From the first line of the data through the line containing "Verena Hergel ihre", transcribe each line exactly. Pictures do not belong in the copy.

[DATA TO USE]

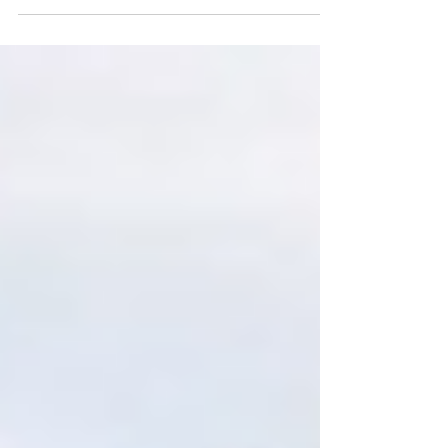
cabeza, que han registrado una caída de...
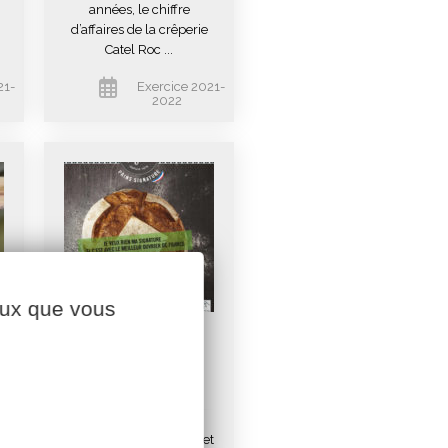
années, le chiffre
d’affaires de la crêperie
Catel Roc ...
21-
Exercice 2021-
2022
ceux que vous
Biofournil, une
croissance
historique
Biofournil, basé au Puiset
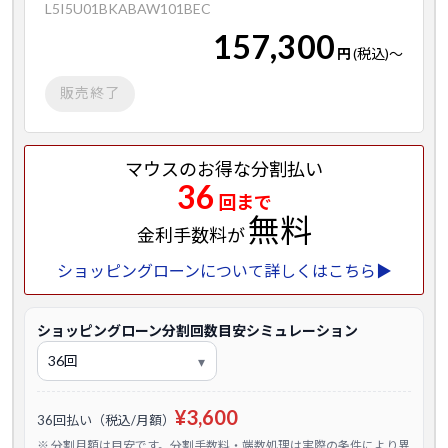
L5I5U01BKABAW101BEC
157,300
円
(税込)
～
販売終了
マウスのお得な分割払い
36
回まで
無料
金利手数料が
ショッピングローンについて詳しくはこちら▶
ショッピングローン分割回数目安シミュレーション
¥3,600
36回払い（税込/月額）
※ 分割月額は目安です。分割手数料・端数処理は実際の条件により異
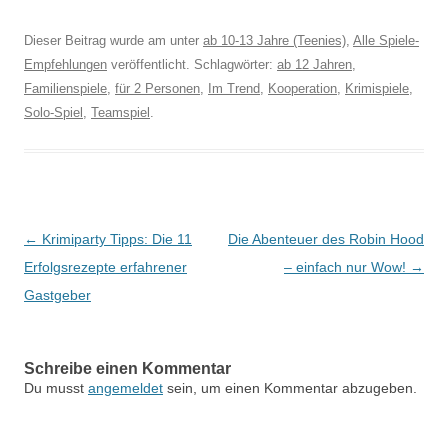
Dieser Beitrag wurde am
unter
ab 10-13 Jahre (Teenies)
,
Alle Spiele-
Empfehlungen
veröffentlicht. Schlagwörter:
ab 12 Jahren
,
Familienspiele
,
für 2 Personen
,
Im Trend
,
Kooperation
,
Krimispiele
,
Solo-Spiel
,
Teamspiel
.
Beitragsnavigation
←
Krimiparty Tipps: Die 11
Die Abenteuer des Robin Hood
Erfolgsrezepte erfahrener
– einfach nur Wow!
→
Gastgeber
Schreibe einen Kommentar
Du musst
angemeldet
sein, um einen Kommentar abzugeben.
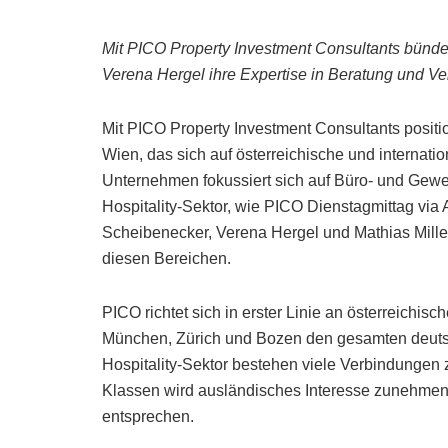
Mit PICO Property Investment Consultants bünde
Verena Hergel ihre Expertise in Beratung und Ver
Mit PICO Property Investment Consultants positi
Wien, das sich auf österreichische und internati
Unternehmen fokussiert sich auf Büro- und Gew
Hospitality-Sektor, wie PICO Dienstagmittag via 
Scheibenecker, Verena Hergel und Mathias Miller
diesen Bereichen.
PICO richtet sich in erster Linie an österreichisc
München, Zürich und Bozen den gesamten deut
Hospitality-Sektor bestehen viele Verbindungen 
Klassen wird ausländisches Interesse zunehmen
entsprechen.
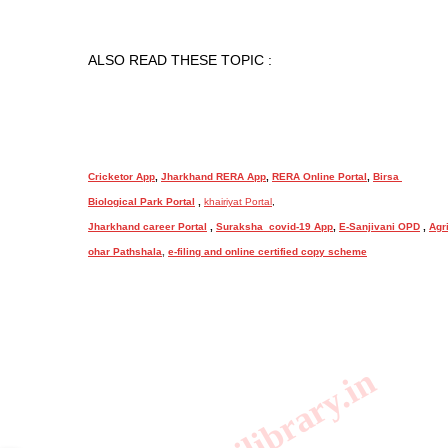
ALSO READ THESE TOPIC :
Cricketor App
, 
Jharkhand RERA App
, 
RERA Online Portal
, 
Birsa 
Biological Park Portal
 , 
khairiyat Portal
, 
Jharkhand career Portal
 , 
Suraksha  covid-19 App
, 
E-Sanjivani OPD
 , 
Agr
ohar Pathshala
, 
e-filing and online certified copy scheme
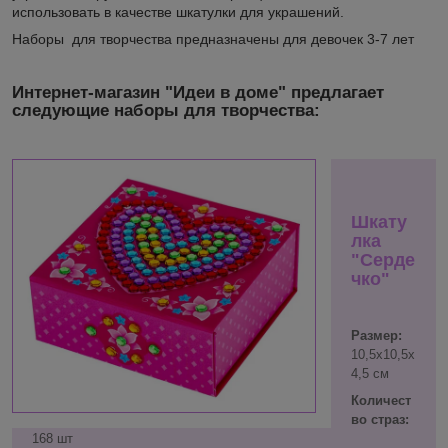
использовать в качестве шкатулки для украшений.
Наборы для творчества предназначены для девочек 3-7 лет
Интернет-магазин "Идеи в доме" предлагает
следующие наборы для творчества:
Шкату
лка
"Серде
чко"
Размер:
10,5х10,5х
4,5 см
Количест
во страз:
168 шт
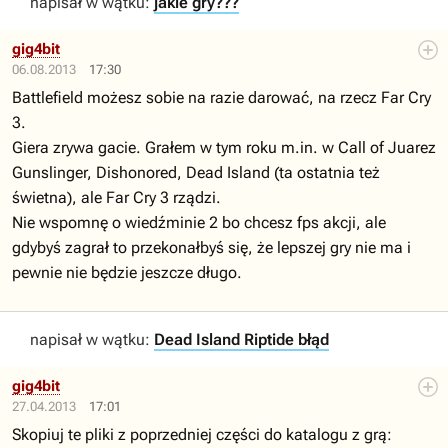
napisał w wątku:
jakie gry???
gig4bit
06.08.2013
17:30
Battlefield możesz sobie na razie darować, na rzecz Far Cry
3.
Giera zrywa gacie. Grałem w tym roku m.in. w Call of Juarez
Gunslinger, Dishonored, Dead Island (ta ostatnia też
świetna), ale Far Cry 3 rządzi.
Nie wspomnę o wiedźminie 2 bo chcesz fps akcji, ale
gdybyś zagrał to przekonałbyś się, że lepszej gry nie ma i
pewnie nie będzie jeszcze długo.
napisał w wątku:
Dead Island Riptide błąd
gig4bit
27.04.2013
17:01
Skopiuj te pliki z poprzedniej części do katalogu z grą:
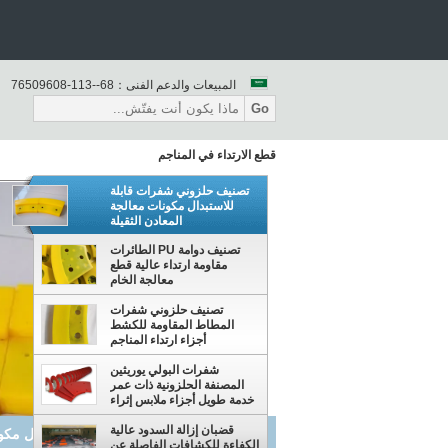
المبيعات والدعم الفنى：
86--311-80690567
Go
قطع الارتداء في المناجم
تصنيف حلزوني شفرات قابلة
للاستبدال مكونات معالجة
المعادن الثقيلة
تصنيف دوامة PU الطائرات
مقاومة ارتداء عالية قطع
معالجة الخام
تصنيف حلزوني شفرات
المطاط المقاومة للكشط
أجزاء ارتداء المناجم
شفرات البولي يوريثين
المصنفة الحلزونية ذات عمر
خدمة طويل أجزاء ملابس إثراء
المعادن
قضبان إزالة السدود عالية
تصنيف دوامة PU الطائرات مقاومة ارتداء عالية قطع معالجة الخام
الكفاءة للكشافات الفاصلة عن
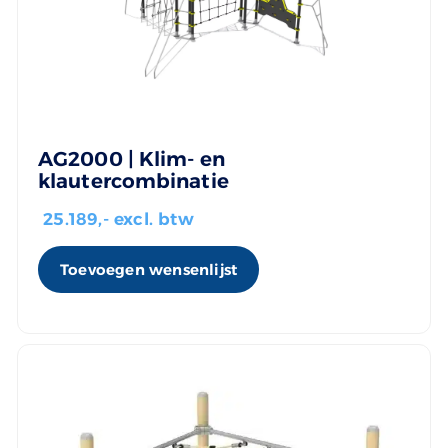
AG2000 | Klim- en
klautercombinatie
25.189
,- excl. btw
Toevoegen wensenlijst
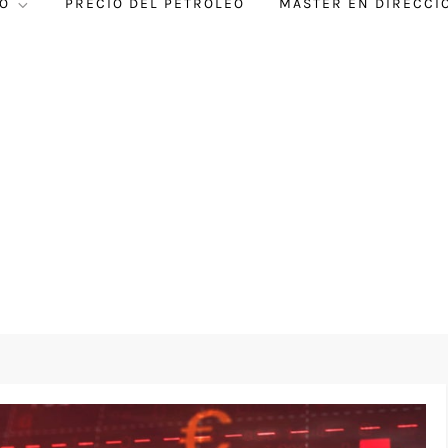
O
PRECIO DEL PETRÓLEO
MÁSTER EN DIRECCI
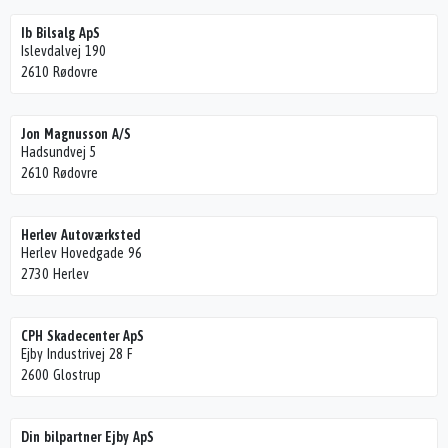
Ib Bilsalg ApS
Islevdalvej 190
2610 Rødovre
Jon Magnusson A/S
Hadsundvej 5
2610 Rødovre
Herlev Autoværksted
Herlev Hovedgade 96
2730 Herlev
CPH Skadecenter ApS
Ejby Industrivej 28 F
2600 Glostrup
Din bilpartner Ejby ApS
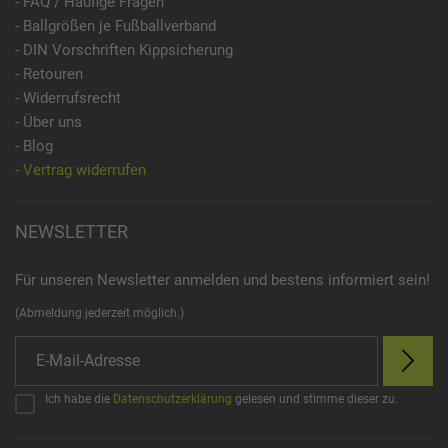
- FAQ / Häufige Fragen
- Ballgrößen je Fußballverband
- DIN Vorschriften Kippsicherung
- Retouren
- Widerrufsrecht
- Über uns
- Blog
- Vertrag widerrufen
NEWSLETTER
Für unseren Newsletter anmelden und bestens informiert sein!
(Abmeldung jederzeit möglich.)
Ich habe die
Datenschutzerklärung
gelesen und stimme dieser zu.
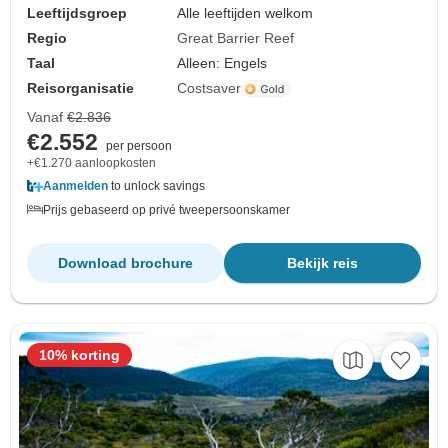
Leeftijdsgroep
Alle leeftijden welkom
Regio
Great Barrier Reef
Taal
Alleen: Engels
Reisorganisatie
Costsaver
Vanaf
€2.836
€2.552
per persoon
+€1.270 aanloopkosten
Aanmelden
to unlock savings
Prijs gebaseerd op privé tweepersoonskamer
Download brochure
Bekijk reis
10% korting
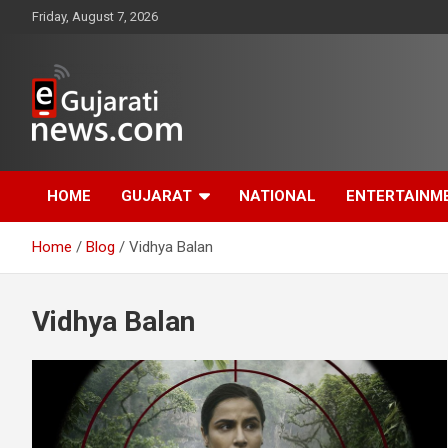
Skip
Friday, August 7, 2026
to
content
www.egujaratinews.com
ગુજરાત તેમજ દેશ-
HOME
GUJARAT
NATIONAL
ENTERTAINM
વિદેશના ગુજરાતી સમાચાર
Home
Blog
Vidhya Balan
માટેનું વિશ્વસનીય
ગુજરાતી ન્યૂઝ પોર્ટલ
Vidhya Balan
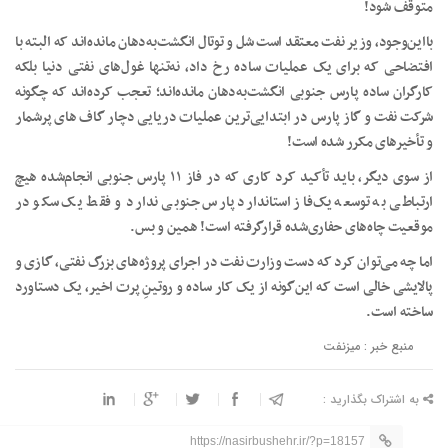
متوقف شود!
بااین‌وجود، وزیر نفت معتقد است شل و توتال انگشت‌به‌دهان مانده‌اند که البته با
افتضاحی که برای یک عملیات ساده رخ داد، نه‌تنها غول‌های نفتی دنیا بلکه
کارگران ساده پارس جنوبی انگشت‌به‌دهان مانده‌اند؛ تعجب کرده‌اند که چگونه
شرکت نفت و گاز پارس در ابتدایی‌ترین عملیات دریایی دچار گاف های پرشمار
و تأخیرهای مکرر شده است!
از سوی دیگر، باید تأکید کرد کاری که در فاز ۱۱ پارس جنوبی انجام‌شده هیچ
ارتباطی به توسعه یک‌فاز استاندارد پارس جنوبی ندارد و فقط یک سکو در
موقعیت چاه‌های حفاری‌شده قرارگرفته است! همین و بس.
اما چه می‌توان کرد که دست وزارت نفت در اجرای پروژه‌های بزرگ نفتی، گازی و
پالایشی خالی است که این‌گونه از یک کار ساده و روتینِ پرت اخیر، یک دستاورد
ساخته است.
منبع خبر : میزنفت
به اشتراک بگذارید :
https://nasirbushehr.ir/?p=18157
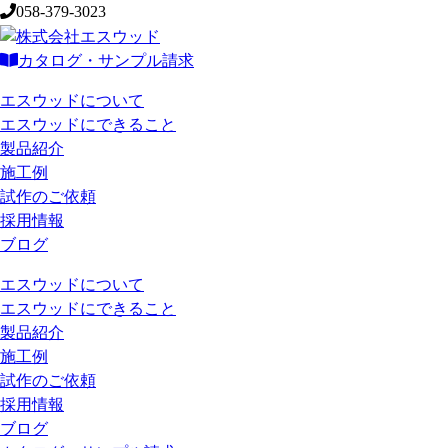
058-379-3023
カタログ・サンプル請求
エスウッドについて
エスウッドにできること
製品紹介
施工例
試作のご依頼
採用情報
ブログ
エスウッドについて
エスウッドにできること
製品紹介
施工例
試作のご依頼
採用情報
ブログ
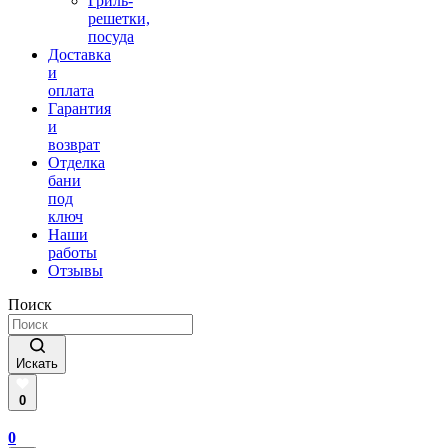
Гриль-
решетки,
посуда
Доставка
и
оплата
Гарантия
и
возврат
Отделка
бани
под
ключ
Наши
работы
Отзывы
Поиск
Искать
0
0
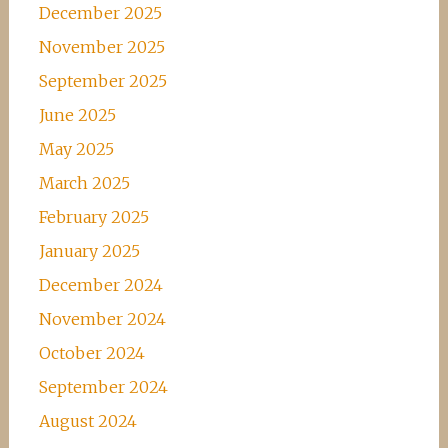
December 2025
November 2025
September 2025
June 2025
May 2025
March 2025
February 2025
January 2025
December 2024
November 2024
October 2024
September 2024
August 2024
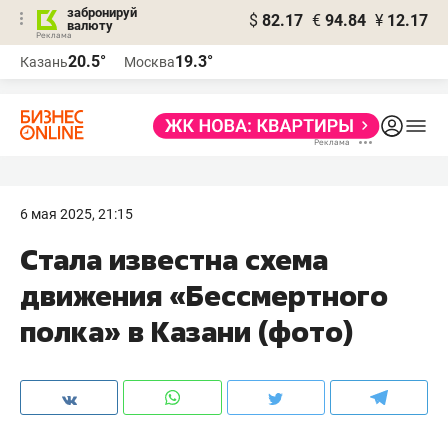
забронируй
$
82.17
€
94.84
¥
12.17
валюту
20.5°
19.3°
Казань
Москва
6 мая 2025, 21:15
Стала известна схема
движения «Бессмертного
полка» в Казани (фото)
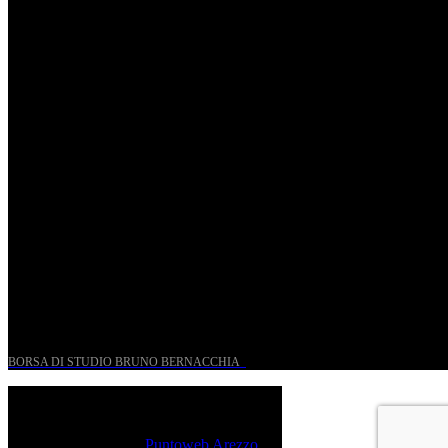
St. Matthew Passion according to Onofri
Sun, April 6.
Romantic Florence goes on tour!
Thu, January 29.
UN PROGETTO PER I GIOVANI STORICI
BORSA DI STUDIO BRUNO BERNACCHIA
@ 2026 PressRoom – All Rights Reserved.
Sito realizzato da
Puntoweb Arezzo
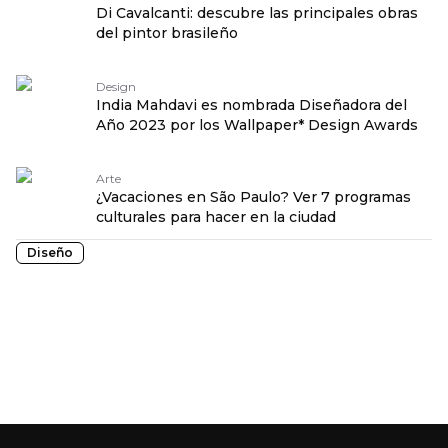
Di Cavalcanti: descubre las principales obras
del pintor brasileño
Design
India Mahdavi es nombrada Diseñadora del
Año 2023 por los Wallpaper* Design Awards
Arte
¿Vacaciones en São Paulo? Ver 7 programas
culturales para hacer en la ciudad
Diseño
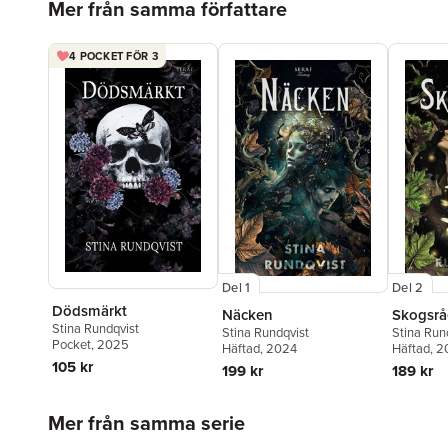
Mer från samma författare
4 POCKET FÖR 3
Del 1
Del 2
Dödsmärkt
Näcken
Skogsrå
Stina Rundqvist
Stina Rundqvist
Stina Run
Pocket
, 2025
Häftad
, 2024
Häftad
, 
105 kr
199 kr
189 kr
Hoppa över listan
Mer från samma serie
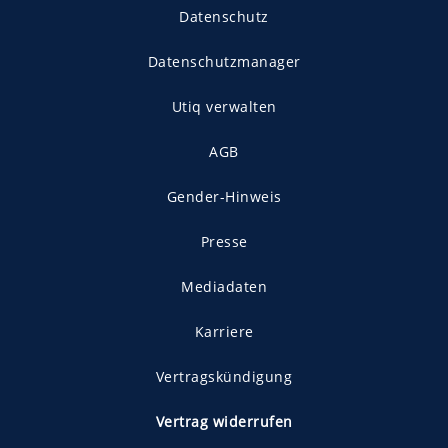
Datenschutz
Datenschutzmanager
Utiq verwalten
AGB
Gender-Hinweis
Presse
Mediadaten
Karriere
Vertragskündigung
Vertrag widerrufen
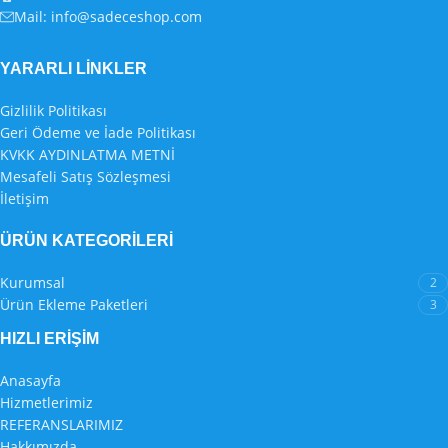
Mail:
info@sadeceshop.com
YARARLI LİNKLER
Gizlilik Politikası
Geri Ödeme ve İade Politikası
KVKK AYDINLATMA METNİ
Mesafeli Satış Sözleşmesi
İletişim
ÜRÜN KATEGORILERI
Kurumsal
2
Ürün Ekleme Paketleri
3
HIZLI ERIŞIM
Anasayfa
Hizmetlerimiz
REFERANSLARIMIZ
Hakkımızda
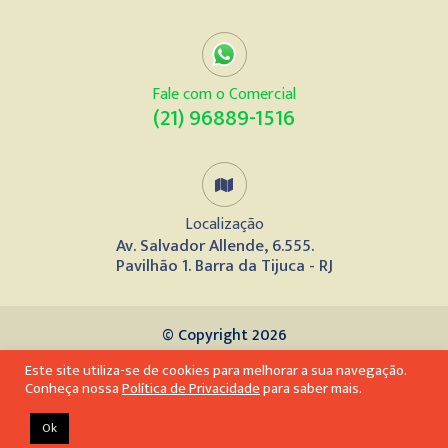
Fale com o Comercial
(21) 96889-1516
Localização
Av. Salvador Allende, 6.555.
Pavilhão 1. Barra da Tijuca - RJ
© Copyright 2026
Este site utiliza-se de cookies para melhorar a sua navegação.
Desenvolvido por
Conheça nossa
Política de Privacidade
para saber mais.
Ok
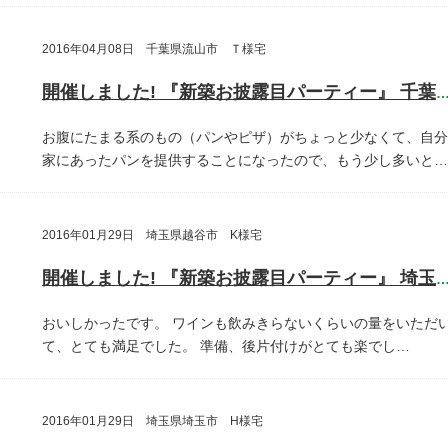
2016年04月08日 千葉県流山市 Ｔ様宅
開催しました! 『新築お披露目パーティー』 千葉県流山
お腹にたまる系のもの（パンやピザ）がちょっと少なくて、自分
家にあったパンを提供することになったので、もう少し多いと…
2016年01月29日 埼玉県越谷市 K様宅
開催しました! 『新築お披露目パーティー』 埼玉県越谷
おいしかったです。
ワインも飲みきらないくらいの量をいただ
て、とても満足でした。
準備、後片付けがとても楽でし…
2016年01月29日 埼玉県埼玉市 H様宅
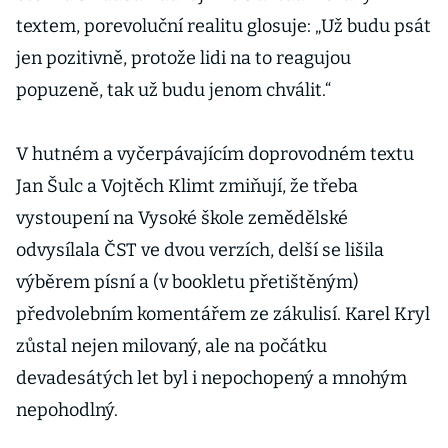
textem, porevoluční realitu glosuje: „Už budu psát
jen pozitivně, protože lidi na to reagujou
popuzeně, tak už budu jenom chválit.“
V hutném a vyčerpávajícím doprovodném textu
Jan Šulc a Vojtěch Klimt zmiňují, že třeba
vystoupení na Vysoké škole zemědělské
odvysílala ČST ve dvou verzích, delší se lišila
výběrem písní a (v bookletu přetištěným)
předvolebním komentářem ze zákulisí. Karel Kryl
zůstal nejen milovaný, ale na počátku
devadesátých let byl i nepochopený a mnohým
nepohodlný.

[/DATA TO USE]

* [EXPECTED ANSWER]:
cabeza, que han registrado una caída de...
années, le chiffre
d’affaires de la crêperie
Catel Roc ...
21-
Exercice 2021-
2022
ceux que vous
Biofournil, une
croissance
historique
Biofournil, basé au Puiset
L5I5U01BKABAW101BEC
157,300
円
(税込)
～
販売終了
マウスのお得な分割払い
36
回まで
無料
金利手数料が
ショッピングローンについて詳しくはこちら▶
ショッピングローン分割回数目安シミュレーション
¥3,600
36回払い（税込/月額）
※ 分割月額は目安です。分割手数料・端数処理は実際の条件により異
Dieser Beitrag wurde am
unter
ab 10-13 Jahre (Teenies)
,
Alle Spiele-
Empfehlungen
veröffentlicht. Schlagwörter:
ab 12 Jahren
,
Familienspiele
,
für 2 Personen
,
Im Trend
,
Kooperation
,
Krimispiele
,
Solo-Spiel
,
Teamspiel
.
Beitragsnavigation
←
Krimiparty Tipps: Die 11
Die Abenteuer des Robin Hood
Erfolgsrezepte erfahrener
– einfach nur Wow!
→
Gastgeber
Schreibe einen Kommentar
Du musst
angemeldet
sein, um einen Kommentar abzugeben.
Mit PICO Property Investment Consultants bünde
Verena Hergel ihre Expertise in Beratung und Ver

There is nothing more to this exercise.